About this task: Skip every picture, then write out exactly the lines of the listing below from the line that contains "Gemar Membaca" through the final line.

Exercise material:

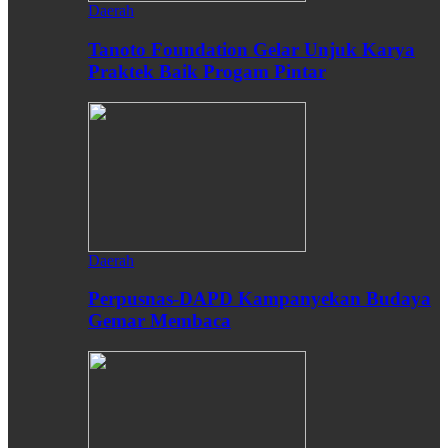
Daerah
Tanoto Foundation Gelar Unjuk Karya
Praktek Baik Progam Pintar
Daerah
Perpusnas-DAPD Kampanyekan Budaya
Gemar Membaca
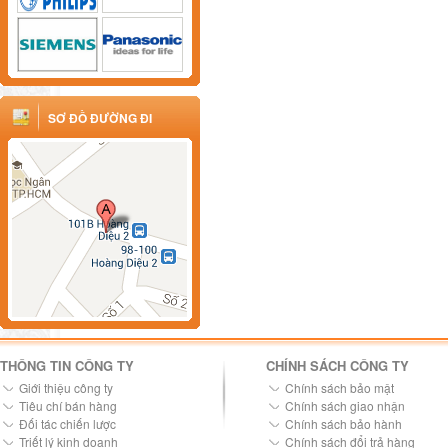
SƠ ĐỒ ĐƯỜNG ĐI
THÔNG TIN CÔNG TY
CHÍNH SÁCH CÔNG TY
Giới thiệu công ty
Chính sách bảo mật
Tiêu chí bán hàng
Chính sách giao nhận
Đối tác chiến lược
Chính sách bảo hành
Triết lý kinh doanh
Chính sách đổi trả hàng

Solution for this exercise:
Gemar Membaca
SƠ ĐỒ ĐƯỜNG ĐI
THÔNG TIN CÔNG TY
CHÍNH SÁCH CÔNG TY
Giới thiệu công ty
Chính sách bảo mật
Tiêu chí bán hàng
Chính sách giao nhận
Đối tác chiến lược
Chính sách bảo hành
Triết lý kinh doanh
Chính sách đổi trả hàng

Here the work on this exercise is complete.